The eclectic, fluent montage is relentless, a kaleidoscopic attribute of many Lee films, but especially vital after the news footage that ends “BlackKklansman.” When Lee inserts explosive bits of historical material, he provides the dates and, most empathically, the names of victims, whether those murdered at Kent State, or the on-camera killings of Viet Cong. (Lee’s alternation of color footage and a black-and-white still by Eddie Adams of the 1968 point-blank assassination of Nguyen Van Lem by a brigadier general is sudden and icy.) Footage of Angela Davis from 1969—“If the link-up is not made between what’s happening in Vietnam and here, we may very well face a period of full-blown fascism very soon”—resounds a little bit later when a character casually observes, “Negroes better wake the fuck up with the quickness, man.” When the prospect of great riches gleams in front of them, another character stops the action to note “We ain’t ripping off shit… We was the very first people who died for this red, white and blue,” describing the death of Crispus Attucks in the 1770 Boston Massacre. (The site of his death was occupied this week by National Guardsmen.) The rationale extends to “We repossess this gold for every single black boot that never made it home.”
Both welter and wonderment, the arsenal of filmmaking techniques crackles and pops. Lee’s keenest forebear is Spike Lee himself—oh, the verbiage, a plethora, a pulchritude of “motherfuckers”—but there’s the scent of unabashed kino-fist Sam Fuller raised exponentially: what could be crude exposition is instead hortatory, confrontational, righteous, raw, randy. There’s a hint of Jonathan Demme’s control of emotional notes, as well as the fragmented consciousness of the most driven of Oliver Stone’s movies. (The flashbacks contain a magnificent coup de theatre that is the opposite of Martin Scorsese’s de-aging in “The Irishman”; strange at first, it becomes thrilling as but a single character, dead now decades, retains eternal youth.)

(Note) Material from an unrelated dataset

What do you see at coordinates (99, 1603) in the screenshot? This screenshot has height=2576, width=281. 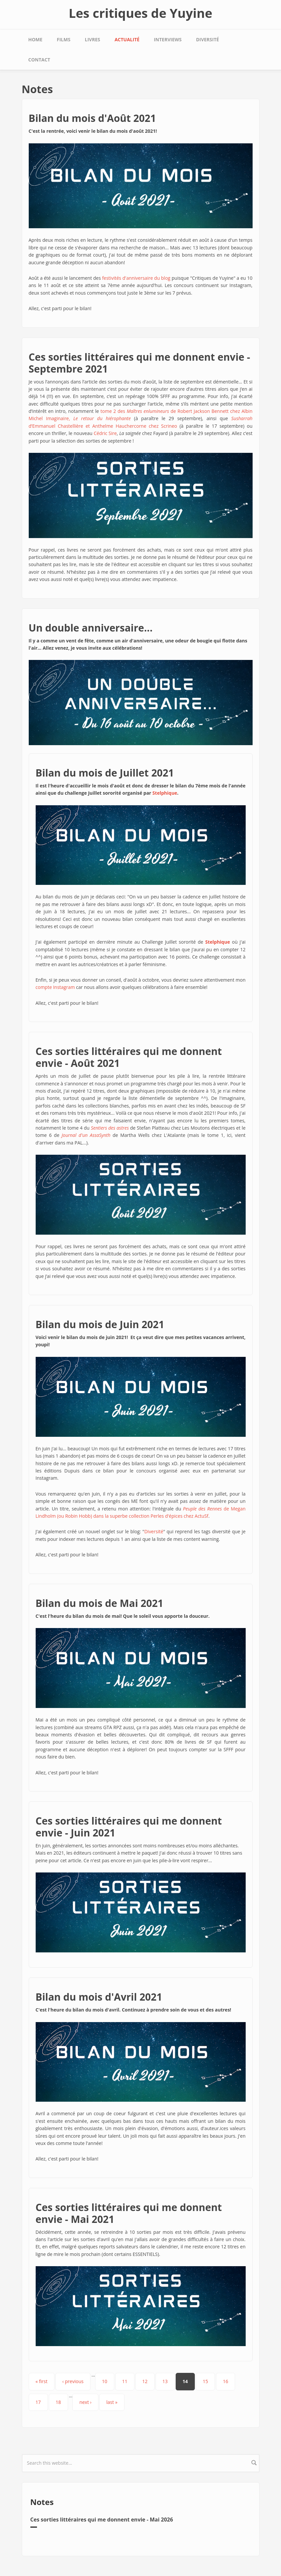 I see `Bilan du mois de Mai 2021` at bounding box center [99, 1603].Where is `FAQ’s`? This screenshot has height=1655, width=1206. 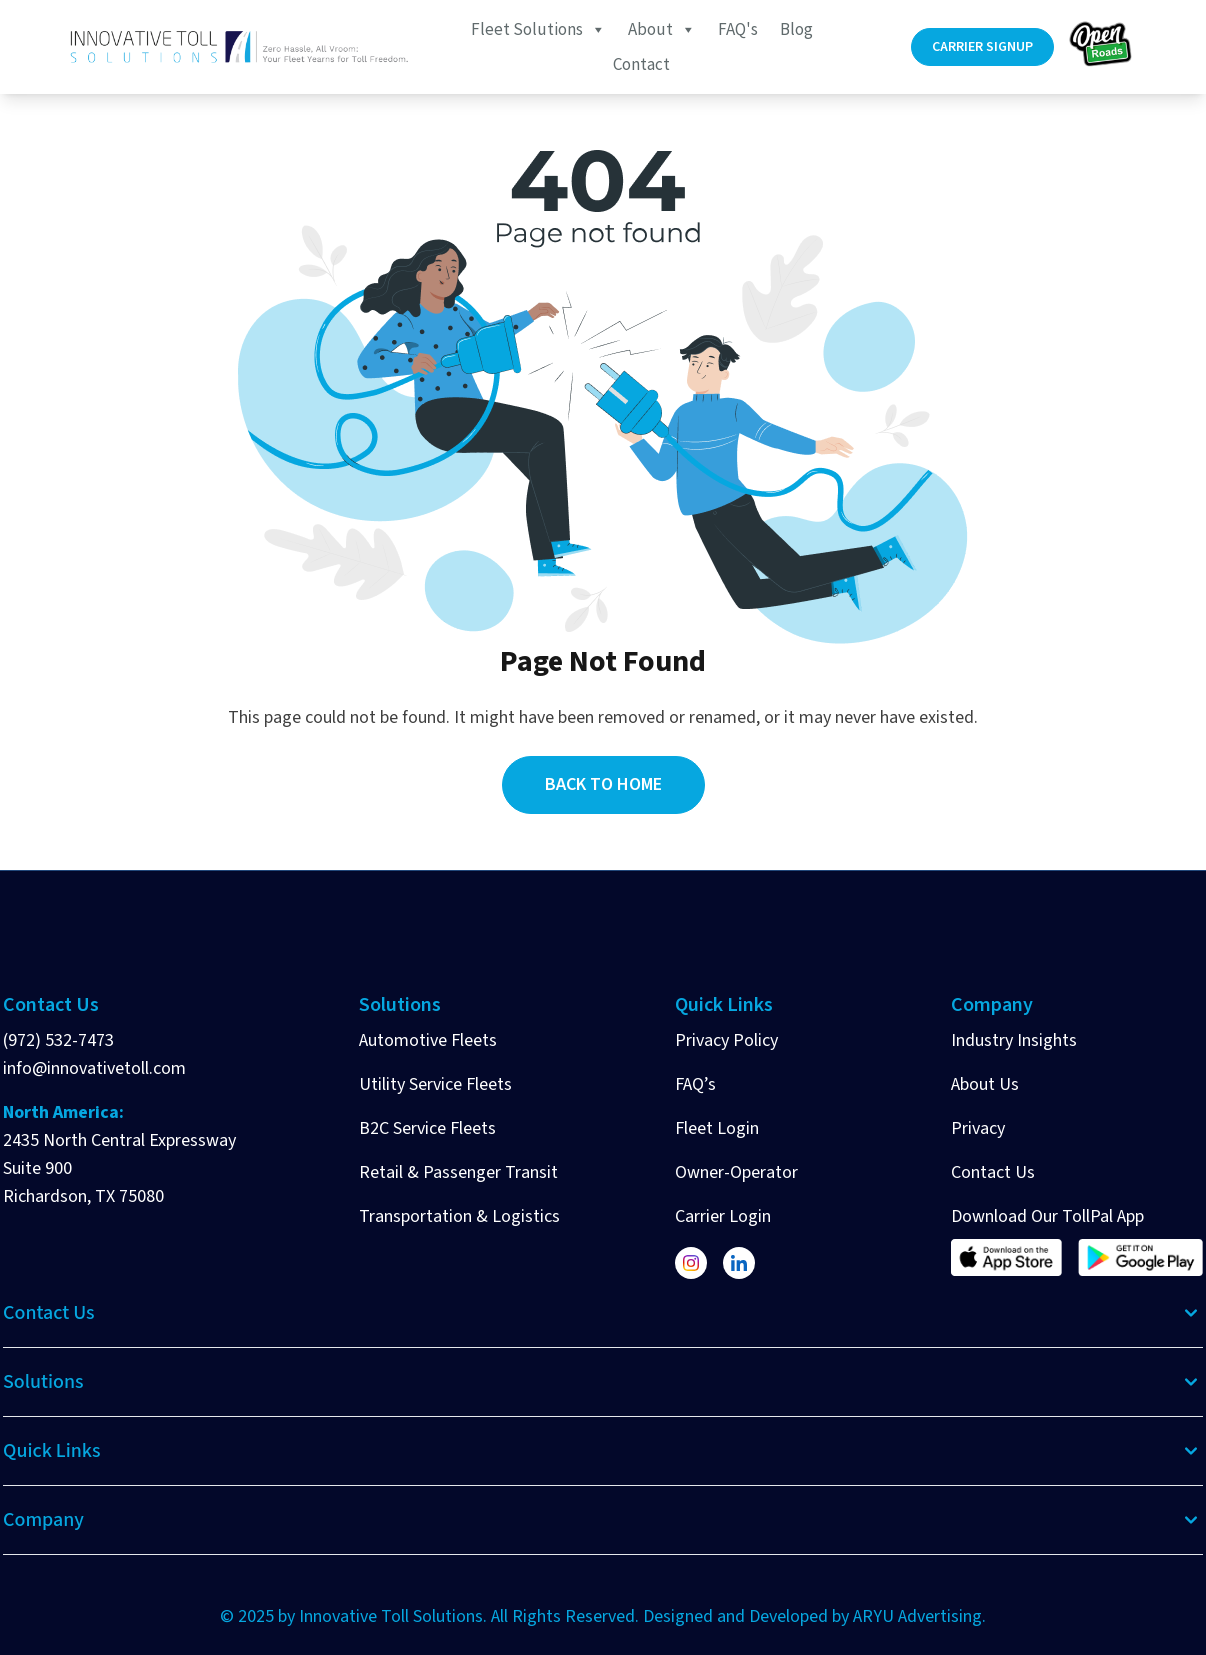
FAQ’s is located at coordinates (695, 1084).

Trump gets punches, “the Klansman in the Oval Office”; “President Fake Bone Spurs”: characters speak openly and freely without the baggage of layers of studio executive notes. “War is about money. Money is about war,” a man holding a gun enunciates. “Every time I walk out my front door, I see cops patrolling my neighborhood like it’s some police state. I can feel just how much I ain’t worth.” That was then. This is now. This is now. What a raucous, bittersweet, glorious, unforgiving film. (The soundtrack features six songs from Marvin Gaye’s “What’s Going On” album; the Spotify playlist includes the score by Terence Blanchard and commentary by Lee.) 154m. (Ray Pride)
“Da 5 Bloods” drops at midnight June 12 on Netflix.